Una “lucciola” che accende le donne con il sesso, ma che soprattutto – dice lui – diventa per loro il custode silenzioso di tanti segreti di tante storie di vita. “Con molte delle mie clienti ho creato un legame particolare perché si sono condivisi momenti molto intensi, profondi e non mi riferisco solo al sesso. Anzi, quasi mai mi riferisco al sesso; è inflazionato, la gente non ne può più del sesso fine a se stesso. Le donne sono stanche dell’enorme peso che molti uomini danno alla sessualità finendo poi per trascurarle quando l’interesse estetico e carnale nei loro confronti va calando”.
Altro che incontri bollenti, posizioni estreme, giochi sconosciuti. “Io vendo un’emozione. Le donne che mi chiamano, quando si spogliano, non tolgono solo i loro vestiti ma tutto ciò che protegge la loro anima; l’impressione che ho (…) è che uscire con me sia liberatorio”. Romantico Roy: “Desiderei che il mio ricordo fosse associato a quello di un uomo sensibile che ha reso felici molte donne. E questo, la felicità delle mie clienti, è davvero ciò che mi fa stare bene”. Anche se “questa filantropia dei sentimenti non è ciò che ci si aspetterebbe da un gigolò”. Ma poi, alla domanda di Pedrazzi, “Che tipo di uomo è un gigolò?”, Roy scende sulla terra e risponde così: “Beh, un gigolò è un grande paraculo. Un gigolò è … è uno malato che però sfrutta la sua malattia per fare soldi. Malato nel senso che è uno imprigionato in una malattia strana, che potrebbe essere anche di nuove donne, di nuove mutande da tirar giù, questa frenesia di avere soddisfazioni personali o anche, come dire, dei piccoli premi, delle piccole soddisfazioni per colmare questo vuoto che ha … avere queste cose che lo gratificano. Come faccio a spiegarti? Non è altro che un piccolo uomo fallito, io lo vedo così, che però ha questa virtù: è l’amante di tante donne”.

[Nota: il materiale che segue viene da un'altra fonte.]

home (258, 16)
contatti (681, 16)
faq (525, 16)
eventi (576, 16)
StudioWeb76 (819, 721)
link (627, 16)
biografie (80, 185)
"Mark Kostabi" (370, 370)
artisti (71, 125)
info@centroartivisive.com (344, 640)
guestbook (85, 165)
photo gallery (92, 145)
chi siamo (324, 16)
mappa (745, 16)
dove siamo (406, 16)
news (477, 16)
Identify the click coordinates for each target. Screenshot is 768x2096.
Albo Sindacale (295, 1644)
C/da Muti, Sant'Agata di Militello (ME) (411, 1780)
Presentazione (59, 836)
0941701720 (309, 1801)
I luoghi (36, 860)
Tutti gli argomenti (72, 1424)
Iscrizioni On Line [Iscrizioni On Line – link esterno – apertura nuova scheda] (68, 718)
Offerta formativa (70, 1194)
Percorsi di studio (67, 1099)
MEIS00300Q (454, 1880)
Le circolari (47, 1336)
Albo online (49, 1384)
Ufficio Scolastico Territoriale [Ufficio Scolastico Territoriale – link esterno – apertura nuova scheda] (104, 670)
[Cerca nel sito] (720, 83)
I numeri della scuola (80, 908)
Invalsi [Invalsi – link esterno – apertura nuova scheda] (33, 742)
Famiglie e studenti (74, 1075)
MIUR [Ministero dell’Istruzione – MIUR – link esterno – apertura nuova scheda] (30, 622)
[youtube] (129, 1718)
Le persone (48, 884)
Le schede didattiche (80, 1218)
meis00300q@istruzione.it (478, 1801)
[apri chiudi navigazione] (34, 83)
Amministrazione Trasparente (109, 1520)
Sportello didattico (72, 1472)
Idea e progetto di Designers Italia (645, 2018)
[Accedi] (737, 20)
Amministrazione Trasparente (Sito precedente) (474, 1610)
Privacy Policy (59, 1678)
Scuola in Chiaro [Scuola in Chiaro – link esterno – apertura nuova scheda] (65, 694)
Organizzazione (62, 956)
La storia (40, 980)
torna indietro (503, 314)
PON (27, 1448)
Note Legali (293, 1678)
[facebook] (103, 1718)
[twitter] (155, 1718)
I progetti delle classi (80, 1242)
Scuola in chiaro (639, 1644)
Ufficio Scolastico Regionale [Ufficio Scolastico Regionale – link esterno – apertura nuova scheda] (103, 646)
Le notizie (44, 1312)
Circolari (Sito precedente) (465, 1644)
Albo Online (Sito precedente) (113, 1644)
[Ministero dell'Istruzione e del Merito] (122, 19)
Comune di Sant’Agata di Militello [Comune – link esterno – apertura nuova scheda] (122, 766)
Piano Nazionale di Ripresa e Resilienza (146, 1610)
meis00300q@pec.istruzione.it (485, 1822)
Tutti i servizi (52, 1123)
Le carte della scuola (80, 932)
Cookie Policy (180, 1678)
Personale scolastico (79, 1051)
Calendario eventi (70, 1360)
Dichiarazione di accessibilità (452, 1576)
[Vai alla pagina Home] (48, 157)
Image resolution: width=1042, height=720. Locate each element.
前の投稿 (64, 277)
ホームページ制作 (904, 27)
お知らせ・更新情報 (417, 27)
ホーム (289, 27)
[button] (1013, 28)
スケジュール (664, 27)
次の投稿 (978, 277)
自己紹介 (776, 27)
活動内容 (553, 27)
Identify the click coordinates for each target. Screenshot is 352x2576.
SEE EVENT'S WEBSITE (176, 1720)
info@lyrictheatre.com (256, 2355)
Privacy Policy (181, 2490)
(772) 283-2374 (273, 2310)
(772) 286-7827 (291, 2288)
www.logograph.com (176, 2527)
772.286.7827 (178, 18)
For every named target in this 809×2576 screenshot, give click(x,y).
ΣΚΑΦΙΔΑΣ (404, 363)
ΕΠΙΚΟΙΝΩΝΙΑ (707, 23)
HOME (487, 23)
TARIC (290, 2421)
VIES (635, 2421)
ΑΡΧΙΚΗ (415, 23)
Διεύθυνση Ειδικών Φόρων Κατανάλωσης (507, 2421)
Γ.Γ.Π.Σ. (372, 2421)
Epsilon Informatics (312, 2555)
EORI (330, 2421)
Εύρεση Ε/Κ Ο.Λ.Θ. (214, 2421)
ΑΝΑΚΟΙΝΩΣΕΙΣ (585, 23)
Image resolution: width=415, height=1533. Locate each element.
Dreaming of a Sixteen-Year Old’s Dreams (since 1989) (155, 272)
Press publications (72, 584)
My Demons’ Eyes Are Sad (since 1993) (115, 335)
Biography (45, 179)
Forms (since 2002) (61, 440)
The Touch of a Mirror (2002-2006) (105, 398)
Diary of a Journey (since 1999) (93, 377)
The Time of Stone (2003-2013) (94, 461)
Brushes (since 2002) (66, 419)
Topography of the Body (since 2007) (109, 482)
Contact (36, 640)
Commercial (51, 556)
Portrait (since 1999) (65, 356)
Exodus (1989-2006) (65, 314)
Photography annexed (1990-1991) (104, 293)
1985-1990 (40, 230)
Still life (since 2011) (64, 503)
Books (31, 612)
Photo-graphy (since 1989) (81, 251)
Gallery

Un piccolo uomo forse, fallito mica tanto, almeno dal punto di vista economico. Anche se il saggio non si sofferma su dettagli volgari come il prezzo delle prestazioni. Qui s’indaga sulla psiche di clienti e gigolò. Se non fosse un saggio di psicologia verrebbe da dire sull’anima di questi venditori di sé. Perché anche i gigolò, per certo, ne hanno una.